_Work order_
Exact reproduction is needed for the lines from the one with "sỏi 2 màu, đá" to the end of the listing below, and for no other lines.

_The records_
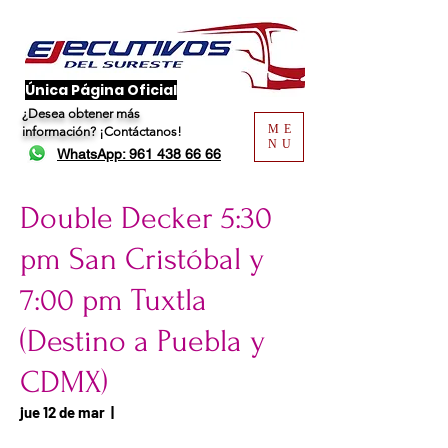
​Única Página Oficial
¿Desea obtener más
ME
información?
¡Contáctanos!
NU
WhatsApp: 961 438 66 66
Double Decker 5:30
pm San Cristóbal y
7:00 pm Tuxtla
(Destino a Puebla y
CDMX)
Fecha del viaje / Horario
jue 12 de mar
  |  
de atención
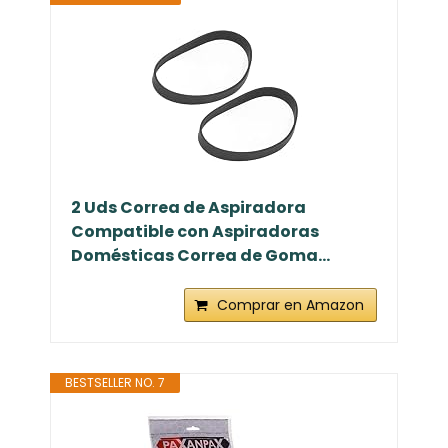
2 Uds Correa de Aspiradora
Compatible con Aspiradoras
Domésticas Correa de Goma...
Comprar en Amazon
BESTSELLER NO. 7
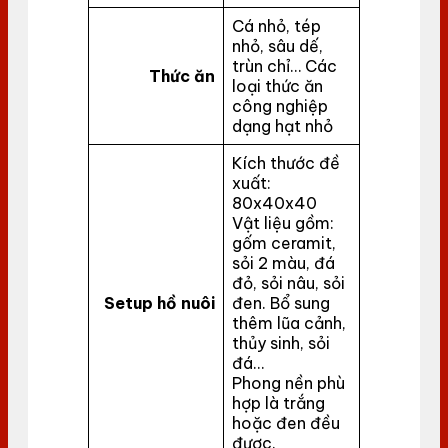
Cá nhỏ, tép
nhỏ, sâu dế,
trùn chỉ… Các
Thức ăn
loại thức ăn
công nghiệp
dạng hạt nhỏ
Kích thước đề
xuất:
80x40x40
Vật liệu gồm:
gốm ceramit,
sỏi 2 màu, đá
đỏ, sỏi nâu, sỏi
Setup hồ nuôi
đen. Bổ sung
thêm lũa cảnh,
thủy sinh, sỏi
đá…
Phong nền phù
hợp là trắng
hoặc đen đều
được.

_Exercise output_
sỏi 2 màu, đá
đỏ, sỏi nâu, sỏi
Setup hồ nuôi
đen. Bổ sung
thêm lũa cảnh,
thủy sinh, sỏi
đá…
Phong nền phù
hợp là trắng
hoặc đen đều
được.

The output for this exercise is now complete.